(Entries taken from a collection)

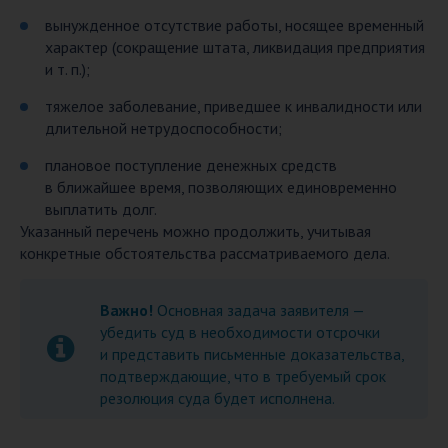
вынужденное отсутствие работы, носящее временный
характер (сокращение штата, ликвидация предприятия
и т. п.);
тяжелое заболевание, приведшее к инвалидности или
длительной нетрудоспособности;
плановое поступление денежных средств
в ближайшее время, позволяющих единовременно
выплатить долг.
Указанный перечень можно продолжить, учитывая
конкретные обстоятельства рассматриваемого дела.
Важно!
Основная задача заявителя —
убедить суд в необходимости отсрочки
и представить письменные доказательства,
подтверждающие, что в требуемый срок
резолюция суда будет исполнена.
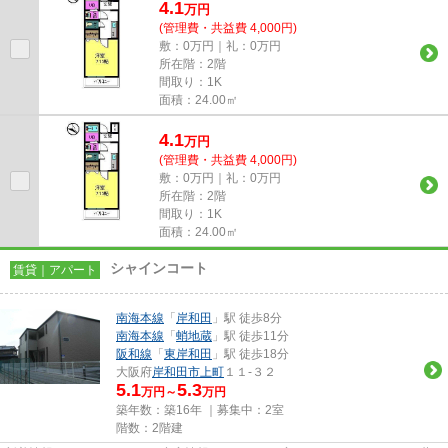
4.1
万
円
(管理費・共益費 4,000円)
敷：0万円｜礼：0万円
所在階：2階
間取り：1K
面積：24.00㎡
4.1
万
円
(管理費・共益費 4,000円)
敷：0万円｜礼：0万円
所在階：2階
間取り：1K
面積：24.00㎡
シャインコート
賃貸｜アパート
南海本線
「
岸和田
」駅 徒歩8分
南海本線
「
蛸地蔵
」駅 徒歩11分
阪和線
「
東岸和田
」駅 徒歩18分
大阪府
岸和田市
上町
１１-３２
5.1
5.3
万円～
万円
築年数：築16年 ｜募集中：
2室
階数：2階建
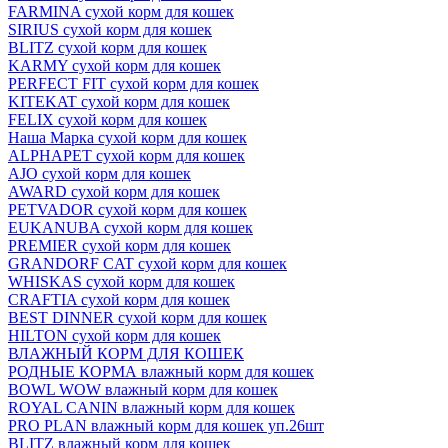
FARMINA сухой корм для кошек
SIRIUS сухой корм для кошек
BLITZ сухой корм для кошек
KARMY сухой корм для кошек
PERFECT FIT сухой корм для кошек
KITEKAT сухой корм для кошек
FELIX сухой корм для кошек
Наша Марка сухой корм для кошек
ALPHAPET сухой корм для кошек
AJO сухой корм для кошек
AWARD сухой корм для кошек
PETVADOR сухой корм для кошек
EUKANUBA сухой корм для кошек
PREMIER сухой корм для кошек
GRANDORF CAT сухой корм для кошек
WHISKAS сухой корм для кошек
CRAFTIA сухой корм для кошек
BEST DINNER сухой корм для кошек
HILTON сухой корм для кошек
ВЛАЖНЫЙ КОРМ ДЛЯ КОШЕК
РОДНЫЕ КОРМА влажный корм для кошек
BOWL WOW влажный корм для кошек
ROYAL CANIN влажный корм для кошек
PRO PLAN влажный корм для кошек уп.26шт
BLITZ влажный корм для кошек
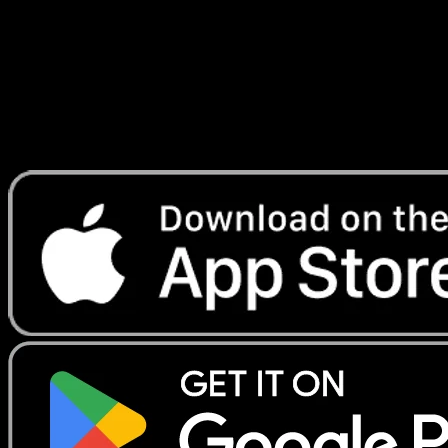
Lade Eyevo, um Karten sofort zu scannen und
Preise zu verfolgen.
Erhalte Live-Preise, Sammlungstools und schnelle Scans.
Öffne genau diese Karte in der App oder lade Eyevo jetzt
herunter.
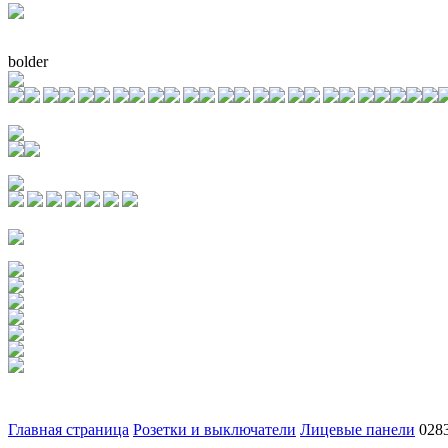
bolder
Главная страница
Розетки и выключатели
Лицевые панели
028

* _Problem to solve_: Could the entries above be restated word for word, with the pictures left out?

* _Answer box_:
вынужденное отсутствие работы, носящее временный
характер (сокращение штата, ликвидация предприятия
и т. п.);
тяжелое заболевание, приведшее к инвалидности или
длительной нетрудоспособности;
плановое поступление денежных средств
в ближайшее время, позволяющих единовременно
выплатить долг.
Указанный перечень можно продолжить, учитывая
конкретные обстоятельства рассматриваемого дела.
Важно!
Основная задача заявителя —
убедить суд в необходимости отсрочки
и представить письменные доказательства,
подтверждающие, что в требуемый срок
резолюция суда будет исполнена.
4.1
万
円
(管理費・共益費 4,000円)
敷：0万円｜礼：0万円
所在階：2階
間取り：1K
面積：24.00㎡
4.1
万
円
(管理費・共益費 4,000円)
敷：0万円｜礼：0万円
所在階：2階
間取り：1K
面積：24.00㎡
シャインコート
賃貸｜アパート
南海本線
「
岸和田
」駅 徒歩8分
南海本線
「
蛸地蔵
」駅 徒歩11分
阪和線
「
東岸和田
」駅 徒歩18分
大阪府
岸和田市
上町
１１-３２
5.1
5.3
万円～
万円
築年数：築16年 ｜募集中：
2室
階数：2階建
FARMINA сухой корм для кошек
SIRIUS сухой корм для кошек
BLITZ сухой корм для кошек
KARMY сухой корм для кошек
PERFECT FIT сухой корм для кошек
KITEKAT сухой корм для кошек
FELIX сухой корм для кошек
Наша Марка сухой корм для кошек
ALPHAPET сухой корм для кошек
AJO сухой корм для кошек
AWARD сухой корм для кошек
PETVADOR сухой корм для кошек
EUKANUBA сухой корм для кошек
PREMIER сухой корм для кошек
GRANDORF CAT сухой корм для кошек
WHISKAS сухой корм для кошек
CRAFTIA сухой корм для кошек
BEST DINNER сухой корм для кошек
HILTON сухой корм для кошек
ВЛАЖНЫЙ КОРМ ДЛЯ КОШЕК
РОДНЫЕ КОРМА влажный корм для кошек
BOWL WOW влажный корм для кошек
ROYAL CANIN влажный корм для кошек
PRO PLAN влажный корм для кошек уп.26шт
BLITZ влажный корм для кошек
Lade Eyevo, um Karten sofort zu scannen und
Preise zu verfolgen.
Erhalte Live-Preise, Sammlungstools und schnelle Scans.
Öffne genau diese Karte in der App oder lade Eyevo jetzt
herunter.
bolder
Главная страница
Розетки и выключатели
Лицевые панели
028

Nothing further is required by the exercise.